Write out every entry below exactly as it appears. Pictures do not belong in the copy.

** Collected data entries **
- Opening Delimiter -

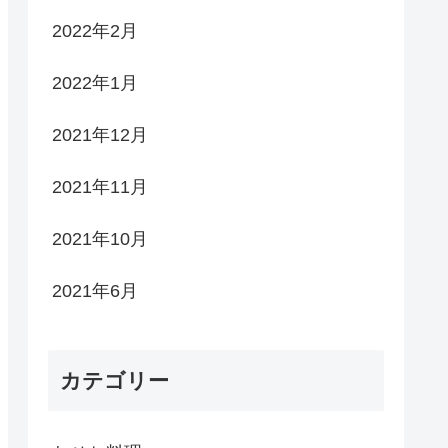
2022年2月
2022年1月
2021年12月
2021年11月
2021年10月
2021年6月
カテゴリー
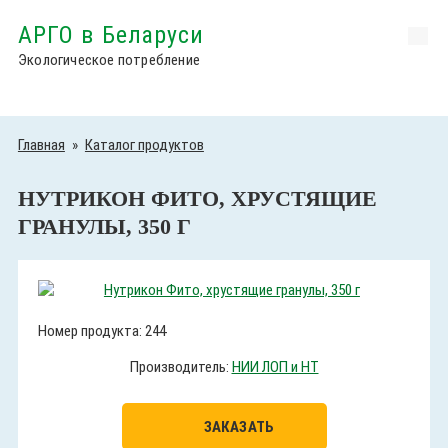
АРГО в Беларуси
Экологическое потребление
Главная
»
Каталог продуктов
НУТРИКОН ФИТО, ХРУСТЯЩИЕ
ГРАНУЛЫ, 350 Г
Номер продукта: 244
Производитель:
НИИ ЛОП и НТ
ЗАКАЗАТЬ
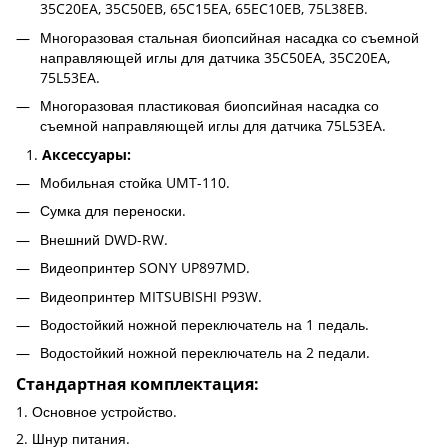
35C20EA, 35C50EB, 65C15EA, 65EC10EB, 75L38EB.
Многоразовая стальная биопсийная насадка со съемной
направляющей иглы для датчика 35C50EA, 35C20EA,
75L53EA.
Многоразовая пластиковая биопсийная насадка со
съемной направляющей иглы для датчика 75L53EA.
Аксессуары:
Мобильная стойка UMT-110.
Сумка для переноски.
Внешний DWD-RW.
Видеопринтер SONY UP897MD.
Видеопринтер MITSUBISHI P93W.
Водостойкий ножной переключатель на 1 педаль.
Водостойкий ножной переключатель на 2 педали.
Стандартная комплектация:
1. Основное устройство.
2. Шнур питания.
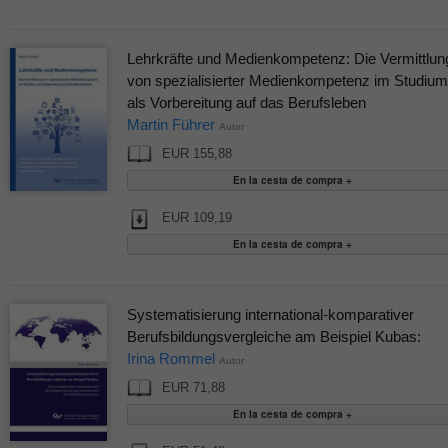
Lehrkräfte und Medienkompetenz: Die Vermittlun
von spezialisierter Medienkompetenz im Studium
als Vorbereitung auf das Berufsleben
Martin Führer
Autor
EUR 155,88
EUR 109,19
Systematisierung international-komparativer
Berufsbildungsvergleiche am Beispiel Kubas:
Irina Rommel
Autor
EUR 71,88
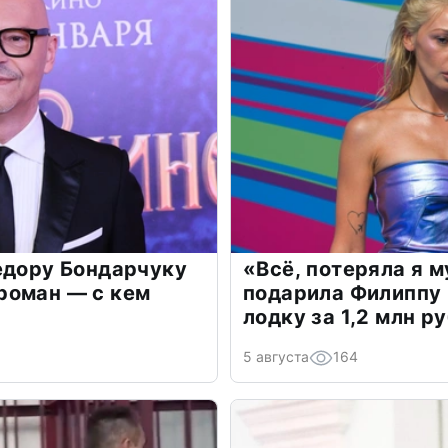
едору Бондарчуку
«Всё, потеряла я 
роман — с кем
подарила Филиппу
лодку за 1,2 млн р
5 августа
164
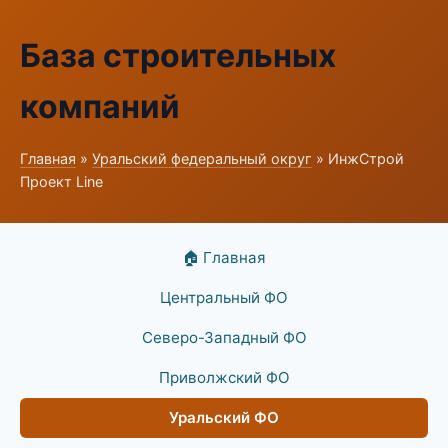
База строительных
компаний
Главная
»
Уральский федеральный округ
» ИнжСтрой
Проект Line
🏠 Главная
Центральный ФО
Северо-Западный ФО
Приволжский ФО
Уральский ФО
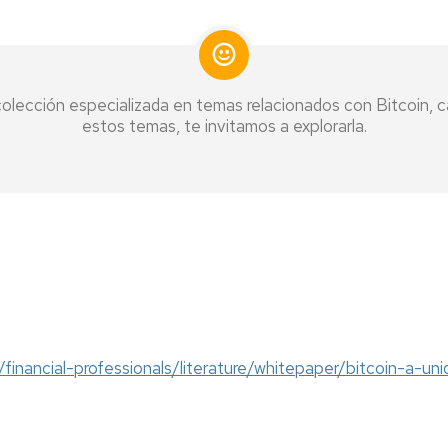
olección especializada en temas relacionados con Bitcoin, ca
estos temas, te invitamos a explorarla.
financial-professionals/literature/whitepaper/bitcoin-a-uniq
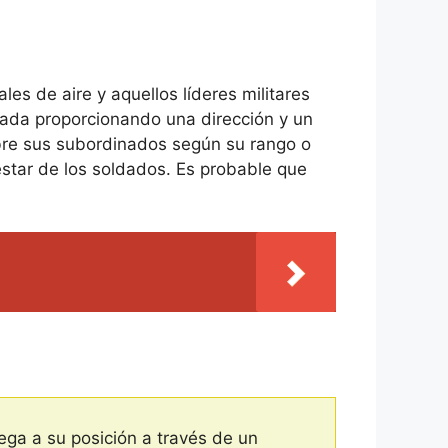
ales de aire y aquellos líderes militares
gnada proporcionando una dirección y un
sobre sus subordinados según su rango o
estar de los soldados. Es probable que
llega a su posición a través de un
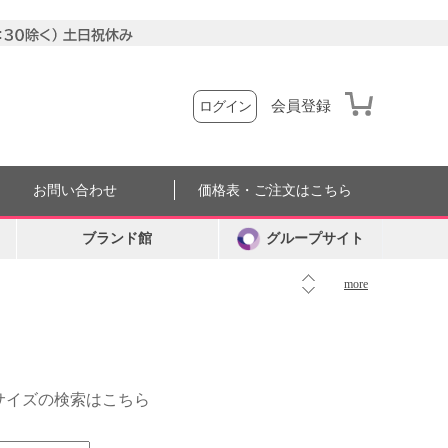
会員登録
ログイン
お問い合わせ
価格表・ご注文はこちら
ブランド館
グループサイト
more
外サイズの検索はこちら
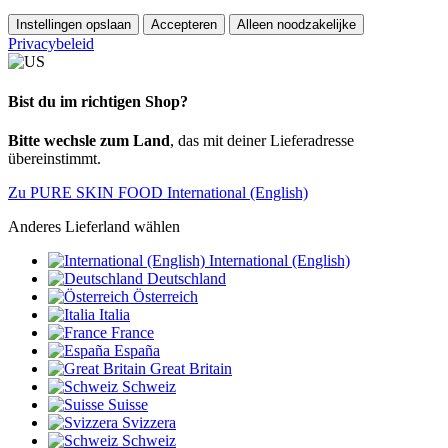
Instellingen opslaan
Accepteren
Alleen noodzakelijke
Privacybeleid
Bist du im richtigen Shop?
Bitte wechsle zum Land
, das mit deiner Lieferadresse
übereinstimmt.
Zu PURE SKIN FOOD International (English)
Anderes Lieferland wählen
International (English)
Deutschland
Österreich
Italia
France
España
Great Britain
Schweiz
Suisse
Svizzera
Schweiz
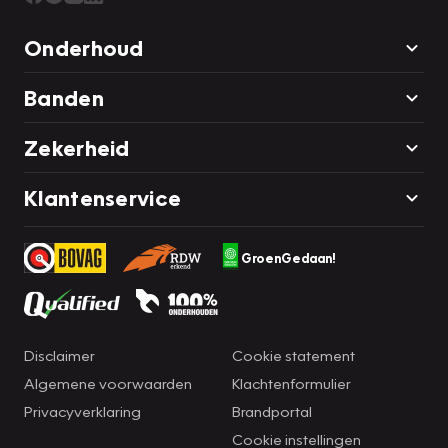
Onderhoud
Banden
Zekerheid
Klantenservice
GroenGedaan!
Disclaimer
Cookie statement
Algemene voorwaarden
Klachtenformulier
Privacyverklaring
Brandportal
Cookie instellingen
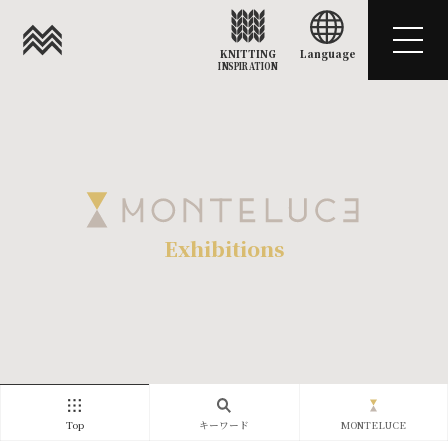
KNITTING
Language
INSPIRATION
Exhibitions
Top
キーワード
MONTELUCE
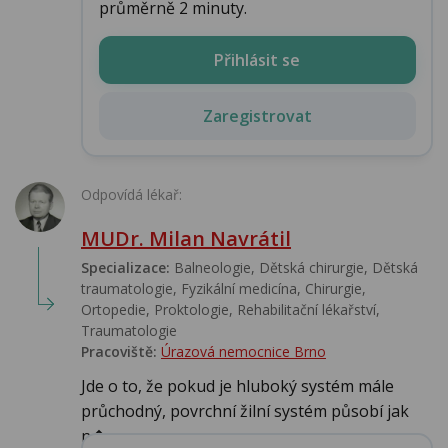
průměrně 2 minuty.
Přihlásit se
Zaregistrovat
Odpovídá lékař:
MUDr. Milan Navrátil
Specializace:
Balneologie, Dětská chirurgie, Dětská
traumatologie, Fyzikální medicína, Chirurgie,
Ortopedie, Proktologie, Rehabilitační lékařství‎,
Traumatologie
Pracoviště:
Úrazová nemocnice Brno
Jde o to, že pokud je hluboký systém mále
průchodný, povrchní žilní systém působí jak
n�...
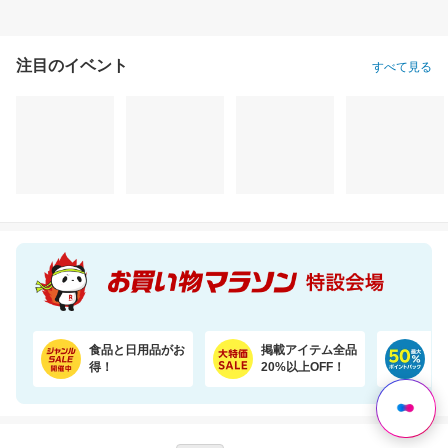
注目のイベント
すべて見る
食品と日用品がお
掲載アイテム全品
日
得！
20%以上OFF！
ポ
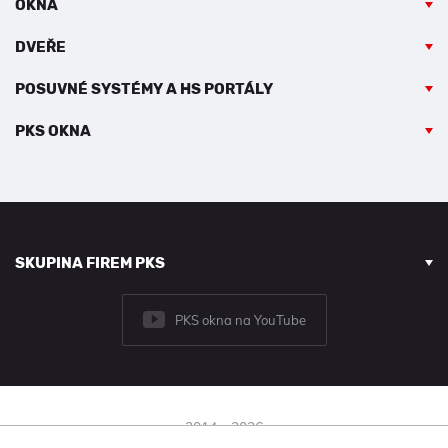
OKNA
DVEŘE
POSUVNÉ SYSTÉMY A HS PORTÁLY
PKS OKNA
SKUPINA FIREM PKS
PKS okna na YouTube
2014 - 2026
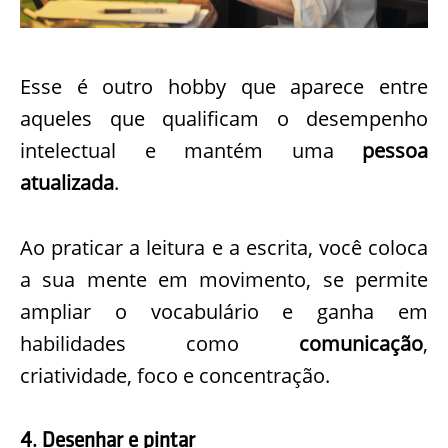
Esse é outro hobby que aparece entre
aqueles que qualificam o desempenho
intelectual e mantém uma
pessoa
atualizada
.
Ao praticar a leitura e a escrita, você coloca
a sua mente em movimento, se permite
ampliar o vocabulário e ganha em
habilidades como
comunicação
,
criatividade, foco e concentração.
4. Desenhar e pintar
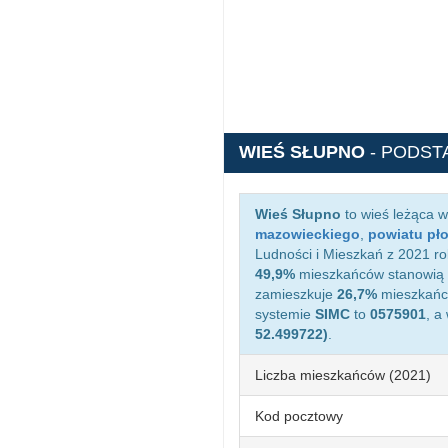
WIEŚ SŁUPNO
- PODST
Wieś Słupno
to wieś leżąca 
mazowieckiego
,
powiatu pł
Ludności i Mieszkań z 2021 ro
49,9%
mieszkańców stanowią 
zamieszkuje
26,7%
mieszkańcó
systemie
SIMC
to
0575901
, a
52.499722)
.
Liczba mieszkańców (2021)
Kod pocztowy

- Closing Delimiter -

** ANSWER FOR THIS EXERCISE **
2022年2月
2022年1月
2021年12月
2021年11月
2021年10月
2021年6月
カテゴリー
АРГО в Беларуси
Экологическое потребление
Главная
»
Каталог продуктов
НУТРИКОН ФИТО, ХРУСТЯЩИЕ
ГРАНУЛЫ, 350 Г
Номер продукта: 244
Производитель:
НИИ ЛОП и НТ
ЗАКАЗАТЬ
35C20EA, 35C50EB, 65C15EA, 65EC10EB, 75L38EB.
Многоразовая стальная биопсийная насадка со съемной
направляющей иглы для датчика 35C50EA, 35C20EA,
75L53EA.
Многоразовая пластиковая биопсийная насадка со
съемной направляющей иглы для датчика 75L53EA.
Аксессуары:
Мобильная стойка UMT-110.
Сумка для переноски.
Внешний DWD-RW.
Видеопринтер SONY UP897MD.
Видеопринтер MITSUBISHI P93W.
Водостойкий ножной переключатель на 1 педаль.
Водостойкий ножной переключатель на 2 педали.
Стандартная комплектация:
1. Основное устройство.
2. Шнур питания.
Lehrkräfte und Medienkompetenz: Die Vermittlun
von spezialisierter Medienkompetenz im Studium
als Vorbereitung auf das Berufsleben
Martin Führer
Autor
EUR 155,88
EUR 109,19
Systematisierung international-komparativer
Berufsbildungsvergleiche am Beispiel Kubas:
Irina Rommel
Autor
EUR 71,88
едору Бондарчуку
«Всё, потеряла я 
роман — с кем
подарила Филиппу
лодку за 1,2 млн р
5 августа
164
База строительных
компаний
Главная
»
Уральский федеральный округ
» ИнжСтрой
Проект Line
🏠 Главная
Центральный ФО
Северо-Западный ФО
Приволжский ФО
Уральский ФО
olección especializada en temas relacionados con Bitcoin, ca
estos temas, te invitamos a explorarla.
financial-professionals/literature/whitepaper/bitcoin-a-uniq
ales de aire y aquellos líderes militares
gnada proporcionando una dirección y un
sobre sus subordinados según su rango o
estar de los soldados. Es probable que
llega a su posición a través de un
会員登録
ログイン
お問い合わせ
価格表・ご注文はこちら
ブランド館
グループサイト
more
外サイズの検索はこちら
Instellingen opslaan
Accepteren
Alleen noodzakelijke
Privacybeleid
Bist du im richtigen Shop?
Bitte wechsle zum Land
, das mit deiner Lieferadresse
übereinstimmt.
Zu PURE SKIN FOOD International (English)
Anderes Lieferland wählen
International (English)
Deutschland
Österreich
Italia
France
España
Great Britain
Schweiz
Suisse
Svizzera
Schweiz
Onderhoud
Banden
Zekerheid
Klantenservice
GroenGedaan!
Disclaimer
Cookie statement
Algemene voorwaarden
Klachtenformulier
Privacyverklaring
Brandportal
Cookie instellingen
KNITTING
Language
INSPIRATION
Exhibitions
Top
キーワード
MONTELUCE
průměrně 2 minuty.
Přihlásit se
Zaregistrovat
Odpovídá lékař:
MUDr. Milan Navrátil
Specializace:
Balneologie, Dětská chirurgie, Dětská
traumatologie, Fyzikální medicína, Chirurgie,
Ortopedie, Proktologie, Rehabilitační lékařství‎,
Traumatologie
Pracoviště:
Úrazová nemocnice Brno
Jde o to, že pokud je hluboký systém mále
průchodný, povrchní žilní systém působí jak
n�...
注目のイベント
すべて見る
食品と日用品がお
掲載アイテム全品
日
得！
20%以上OFF！
ポ
OKNA
DVEŘE
POSUVNÉ SYSTÉMY A HS PORTÁLY
PKS OKNA
SKUPINA FIREM PKS
PKS okna na YouTube
2014 - 2026
Esse é outro hobby que aparece entre
aqueles que qualificam o desempenho
intelectual e mantém uma
pessoa
atualizada
.
Ao praticar a leitura e a escrita, você coloca
a sua mente em movimento, se permite
ampliar o vocabulário e ganha em
habilidades como
comunicação
,
criatividade, foco e concentração.
4. Desenhar e pintar
WIEŚ SŁUPNO
- PODST
Wieś Słupno
to wieś leżąca 
mazowieckiego
,
powiatu pł
Ludności i Mieszkań z 2021 ro
49,9%
mieszkańców stanowią 
zamieszkuje
26,7%
mieszkańcó
systemie
SIMC
to
0575901
, a
52.499722)
.
Liczba mieszkańców (2021)
Kod pocztowy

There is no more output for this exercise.